Thanksgiving comes, and with it an enticement to sing Christmas carols. Soon, we will sing “Joy to the World, the Lord is come. Let earth receive her King.” Soon; not yet. Today, we get slapped by the passion gospel. It stops us short in our premature push to celebrate. The gospel asks us to pause as we end one liturgical year; to be still, to think a long thought, before leaping into another one. The gospel this morning sends us back to a place of death and darkness; a place called the Skull. Unsettling on the day we celebrate the reign of Christ; unnerving on this day we proclaim him king. We search for signs of his sovereignty. (Duke)
In Luke’s account of the crucifixion of Jesus, royal language abounds. “If you’re a king, act like one!” the soldiers jeer. “Anointed one of God?” the religious folk are laughing. An inscription hangs above his bleeding head; “This is the king of the Jews.” Pilate means to mock the seemingly helpless one who now reigns from the tree.

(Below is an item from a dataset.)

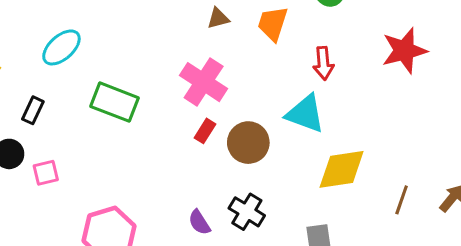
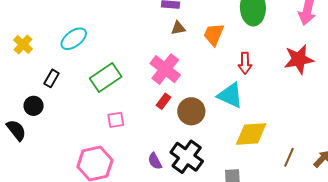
green rectangle: (115, 102) -> (106, 77), turned -60
pink square: (46, 173) -> (116, 120), moved
black cross: (247, 212) -> (187, 157), size x1.4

And then in a strange and stunning turn of events, one of those who hang there with him turns to Jesus and makes a poignant plea. “Jesus, remember me when you come into your kingdom.” “Remember me.” That’s all he asks. And yet we sense hope rising. This criminal dares to believe something new, something eternal, something redemptive lives in the one who suffers beside him. And Jesus answers. “Truly, you will be with me in paradise.” A Sovereign reigns.
Our readings turn us from the Skull to a small and persecuted church. In one of the most magnificent, sweeping, eloquent hymns in all of Scripture, Paul takes the cross from the Skull and hangs it in the heavens. This one who reigns from the tree, Paul sings to the Colossians, reigns as the glue that holds the entire universe together; defeating the powers of evil; stripping death, distress, and disruption of their sting; bringing order to chaos. This Jesus carries in his being and in his breath the possibilities of new heaven and new earth. (Bruggemann)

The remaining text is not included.